__Work item__
Your answer must repeat all of the entries word for word, without any images.
•••
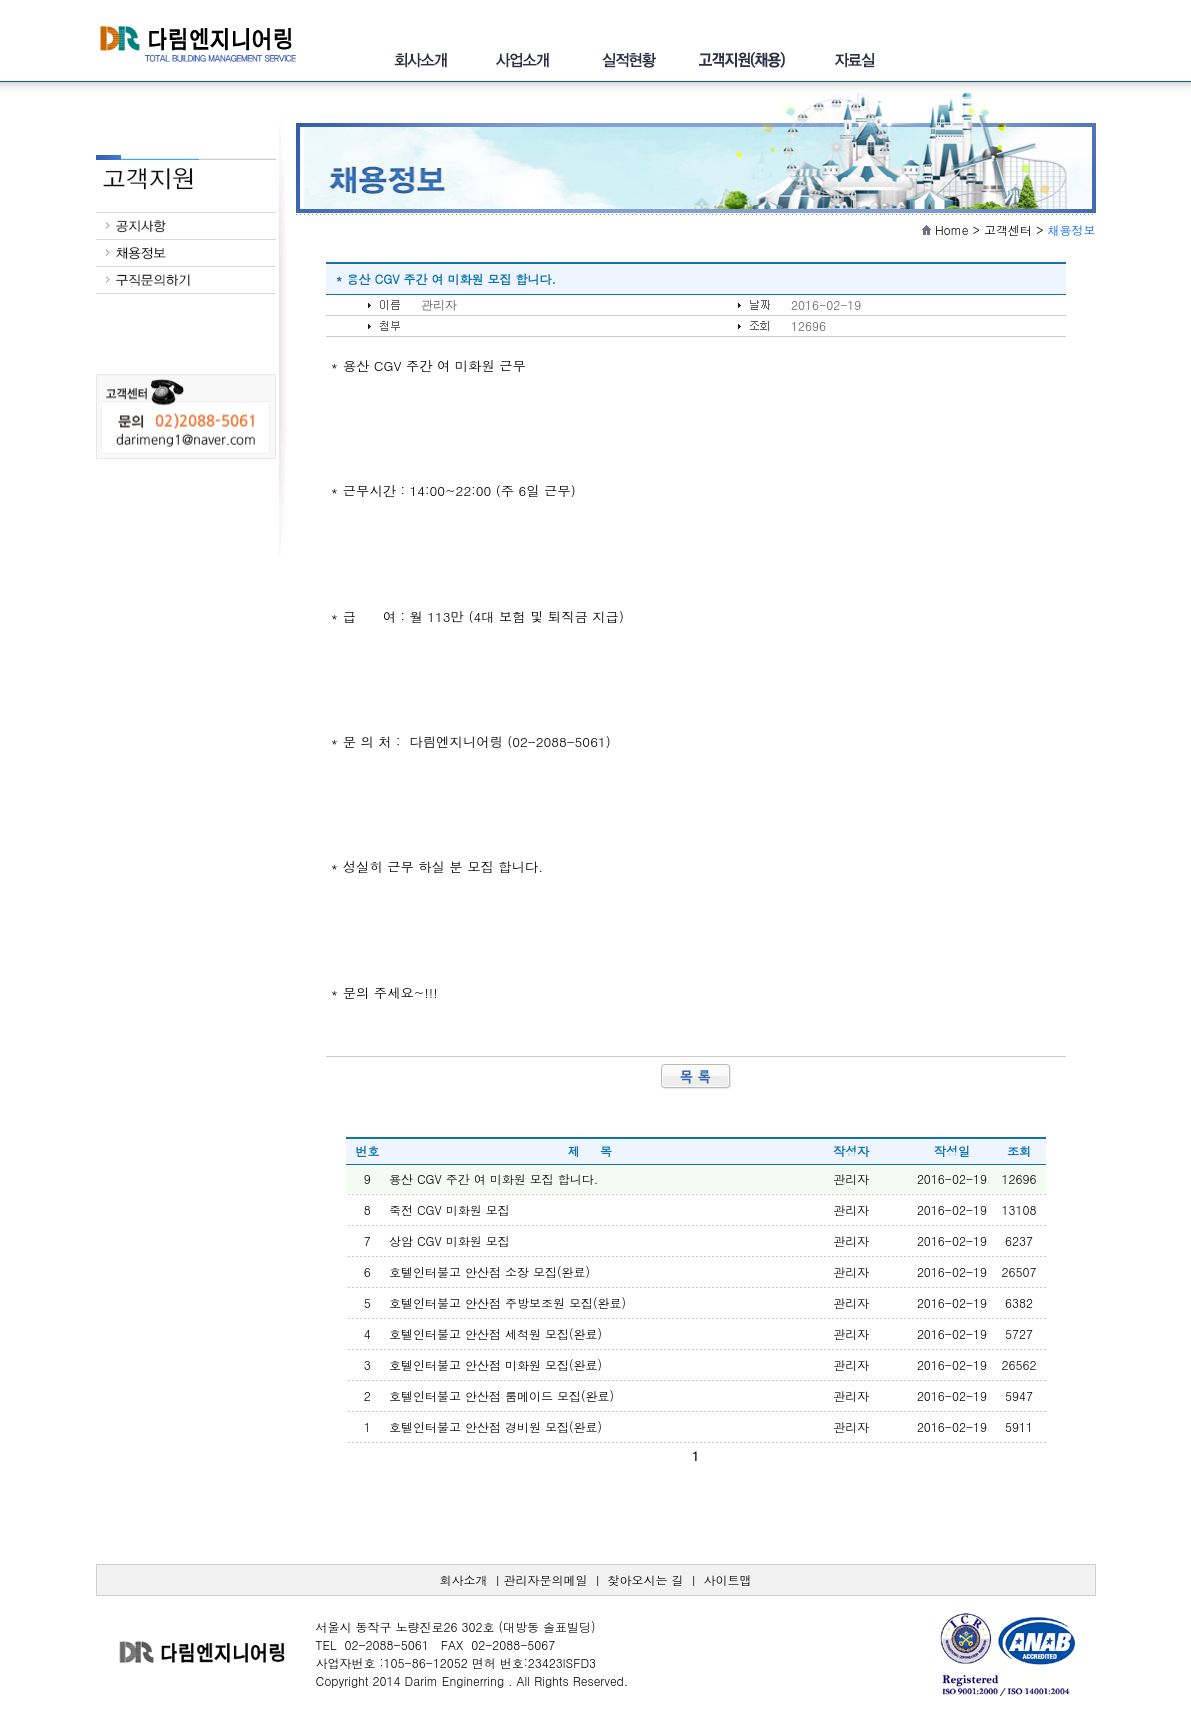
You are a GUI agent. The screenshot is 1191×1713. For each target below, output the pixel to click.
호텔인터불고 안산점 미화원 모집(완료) (495, 1364)
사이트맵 (728, 1579)
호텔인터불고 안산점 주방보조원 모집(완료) (507, 1302)
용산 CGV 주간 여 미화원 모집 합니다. (493, 1178)
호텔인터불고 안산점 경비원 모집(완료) (495, 1426)
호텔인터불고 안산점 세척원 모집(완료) (495, 1333)
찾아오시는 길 (646, 1579)
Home (952, 229)
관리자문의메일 (545, 1579)
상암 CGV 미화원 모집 (449, 1240)
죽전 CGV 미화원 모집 (449, 1209)
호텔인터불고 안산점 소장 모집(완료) (489, 1271)
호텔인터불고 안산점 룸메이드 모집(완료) (501, 1395)
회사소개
•••
__Written answer__
You are a GUI agent. The screenshot is 1191×1713. For each target below, output the pixel to click.
호텔인터불고 안산점 미화원 모집(완료) (495, 1364)
사이트맵 (728, 1579)
호텔인터불고 안산점 주방보조원 모집(완료) (507, 1302)
용산 CGV 주간 여 미화원 모집 합니다. (493, 1178)
호텔인터불고 안산점 경비원 모집(완료) (495, 1426)
호텔인터불고 안산점 세척원 모집(완료) (495, 1333)
찾아오시는 길 (646, 1579)
Home (952, 229)
관리자문의메일 (545, 1579)
상암 CGV 미화원 모집 (449, 1240)
죽전 CGV 미화원 모집 (449, 1209)
호텔인터불고 안산점 소장 모집(완료) (489, 1271)
호텔인터불고 안산점 룸메이드 모집(완료) (501, 1395)
회사소개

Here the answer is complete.